METROCREAM is a Antibiotic (Nitroimidazole) that works by Metrocream contains metronidazole, a nitroimidazole antibiotic. Its mechanism involves reduction of the nitro group by bacterial nitroreductases, forming toxic intermediates that damage DNA and inhibit nucleic acid synthesis. It also exhibits anti-inflammatory effects by reducing reactive oxygen species and modulating neutrophil chemotaxis.. METRA is a Antibiotic (Nitroimidazole) that works by Metformin primarily decreases hepatic glucose production and improves insulin sensitivity by activating AMP-activated protein kinase (AMPK), leading to reduced gluconeogenesis and increased peripheral glucose uptake.. They differ in pharmacokinetic profiles, FDA-approved indications, and side effect profiles.
Potency comparisons between METROCREAM and METRA depend on the specific clinical indication. These are both Antibiotic (Nitroimidazole) agents and are not directly interchangeable by dose. A physician or clinical pharmacist should guide any therapeutic switching decisions.

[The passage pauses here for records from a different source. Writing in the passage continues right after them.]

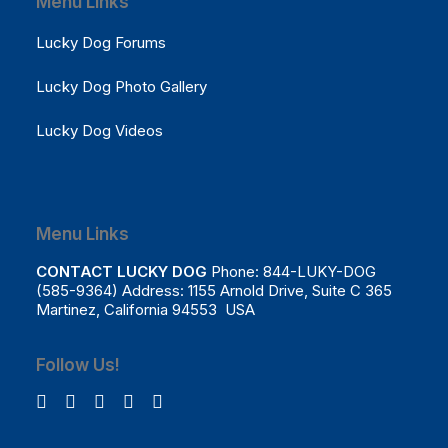
Menu Links
Lucky Dog Forums
Lucky Dog Photo Gallery
Lucky Dog Videos
Menu Links
CONTACT LUCKY DOG
Phone: 844-LUKY-DOG
(585-9364) Address: 1155 Arnold Drive, Suite C 365
Martinez, California 94553 USA
Follow Us!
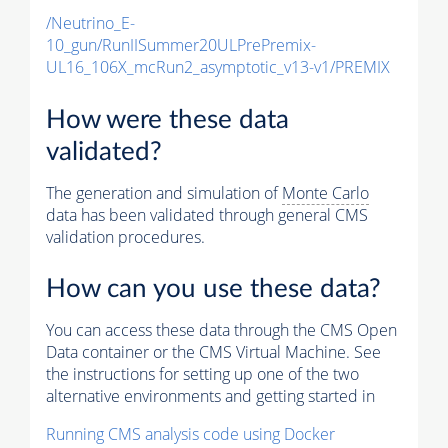
/Neutrino_E-
10_gun/RunIISummer20ULPrePremix-
UL16_106X_mcRun2_asymptotic_v13-v1/PREMIX
How were these data
validated?
The generation and simulation of
Monte Carlo
data has been validated through general CMS
validation procedures.
How can you use these data?
You can access these data through the CMS Open
Data container or the CMS Virtual Machine. See
the instructions for setting up one of the two
alternative environments and getting started in
Running CMS analysis code using Docker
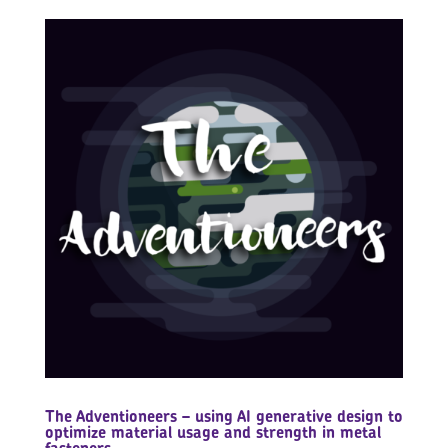
The Adventioneers – using AI generative design to
optimize material usage and strength in metal
fasteners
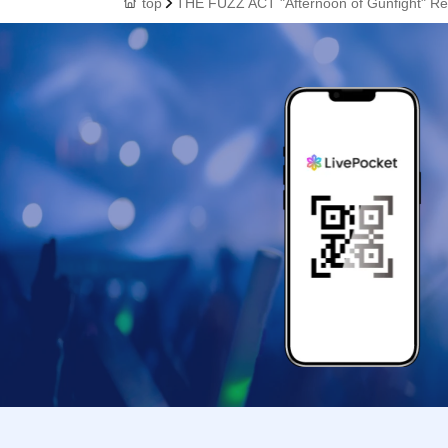
top
THE FUZZ ACT "Afternoon of Gunfight" Re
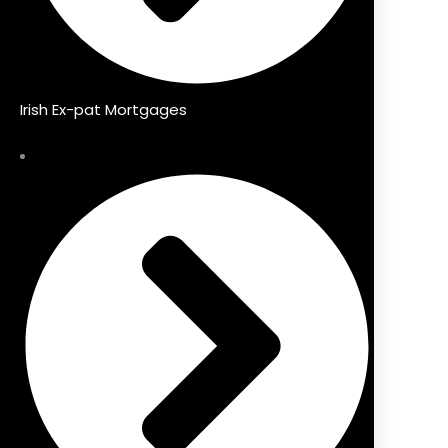
Irish Ex-pat Mortgages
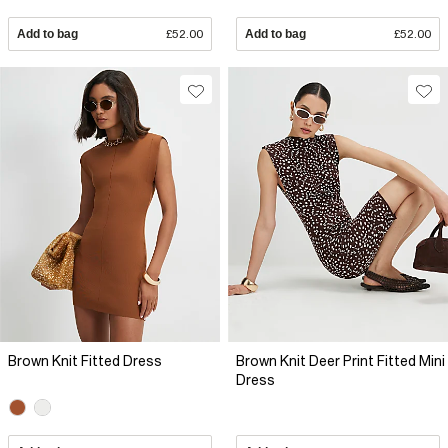
Add to bag
£52.00
Add to bag
£52.00
Brown Knit Fitted Dress
Brown Knit Deer Print Fitted Mini
Dress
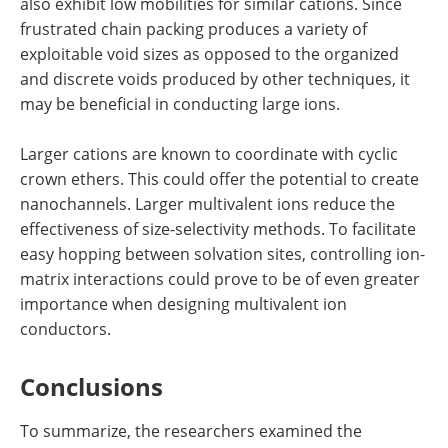
also exhibit low mobilities for similar cations. Since
frustrated chain packing produces a variety of
exploitable void sizes as opposed to the organized
and discrete voids produced by other techniques, it
may be beneficial in conducting large ions.
Larger cations are known to coordinate with cyclic
crown ethers. This could offer the potential to create
nanochannels. Larger multivalent ions reduce the
effectiveness of size-selectivity methods. To facilitate
easy hopping between solvation sites, controlling ion-
matrix interactions could prove to be of even greater
importance when designing multivalent ion
conductors.
Conclusions
To summarize, the researchers examined the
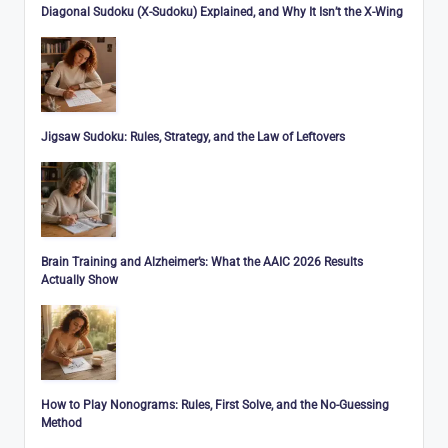
Diagonal Sudoku (X-Sudoku) Explained, and Why It Isn’t the X-Wing
Jigsaw Sudoku: Rules, Strategy, and the Law of Leftovers
Brain Training and Alzheimer’s: What the AAIC 2026 Results
Actually Show
How to Play Nonograms: Rules, First Solve, and the No-Guessing
Method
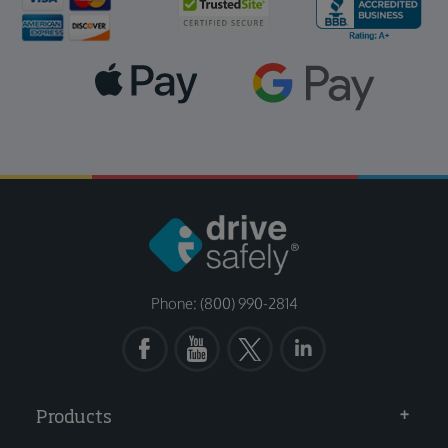
Phone: (800) 990-2814
Products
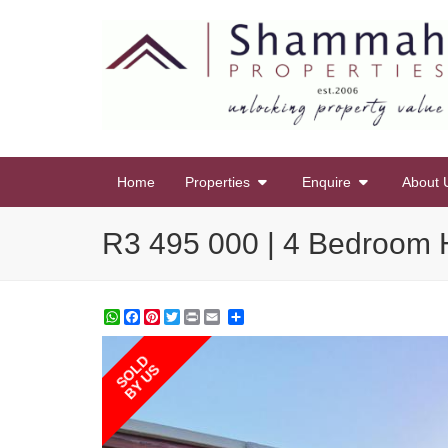
Home
Properties
Enquire
About 
R3 495 000 | 4 Bedroom H
WhatsApp
Facebook
Pinterest
Twitter
Print
Share
SOLD
BY US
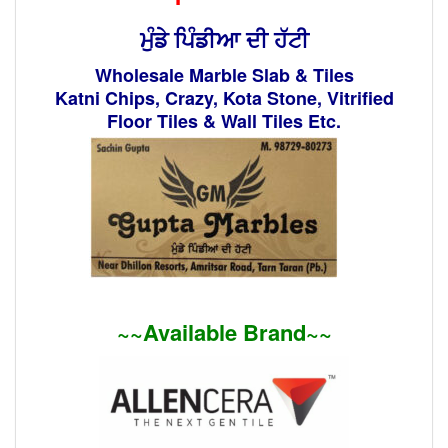
ਮੁੰਡੇ ਪਿੰਡੀਆ ਦੀ ਹੱਟੀ
Wholesale Marble Slab & Tiles
Katni Chips, Crazy, Kota Stone, Vitrified
Floor Tiles & Wall Tiles Etc.
~~Available Brand~~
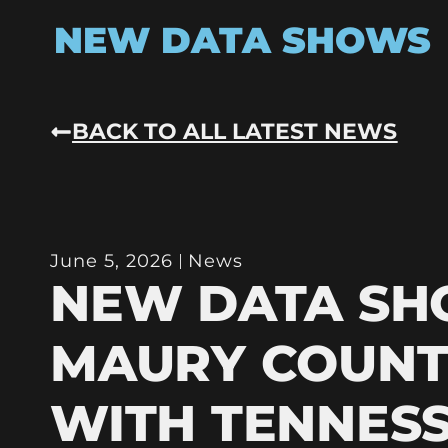
NEW DATA SHOWS
BACK TO ALL LATEST NEWS
June 5, 2026
News
NEW DATA S
MAURY COUNT
WITH TENNESS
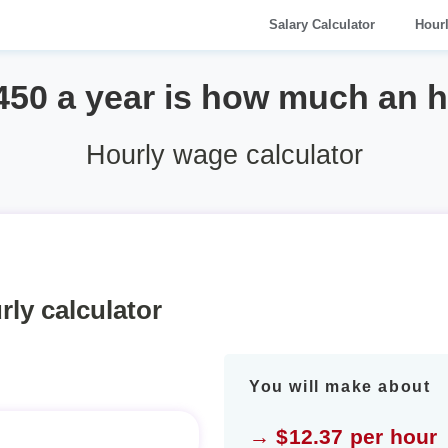
Salary Calculator
Hour
450 a year is how much an 
Hourly wage calculator
rly calculator
You will make about
→ $12.37 per hour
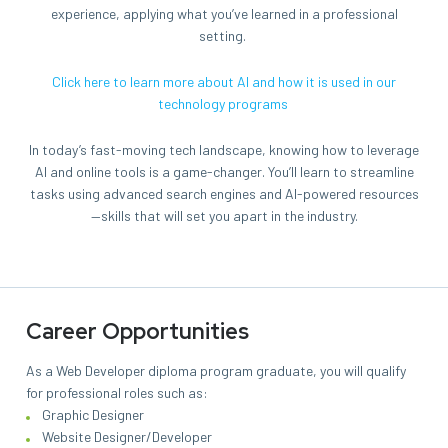
experience, applying what you’ve learned in a professional
setting.
Click here to learn more about AI and how it is used in our
technology programs
In today’s fast-moving tech landscape, knowing how to leverage
AI and online tools is a game-changer. You’ll learn to streamline
tasks using advanced search engines and AI-powered resources
—skills that will set you apart in the industry.
Career Opportunities
As a Web Developer diploma program graduate, you will qualify
for professional roles such as:
Graphic Designer
Website Designer/Developer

The standard adult dose of METROCREAM is: Topical, apply a thin film to affected area once or twice daily.. The standard adult dose of METRA is: Adults: 20 mg orally once daily.. Dosing should always be individualized based on indication, renal and hepatic function, age, and other patient factors.
No direct drug-drug interaction has been formally documented between METROCREAM and METRA in current clinical databases. However, individual patient risk factors including other medications, organ function, and comorbidities should always be evaluated by a qualified healthcare provider.
The maternal-fetal safety profiles differ. METROCREAM is classified as Category C. Topical metronidazole (MetroCream) is considered low risk for teratogenicity. In animal studies, no evidence of fetal harm was observed at topical doses. For oral metronidazole, da. METRA is classified as Category C. METRA is contraindicated in pregnancy due to documented teratogenicity, including neural tube defects, cardiovascular malformations, and craniofacial abnormalities in first trimest. Always consult a maternal-fetal medicine specialist before taking either drug during pregnancy or lactation.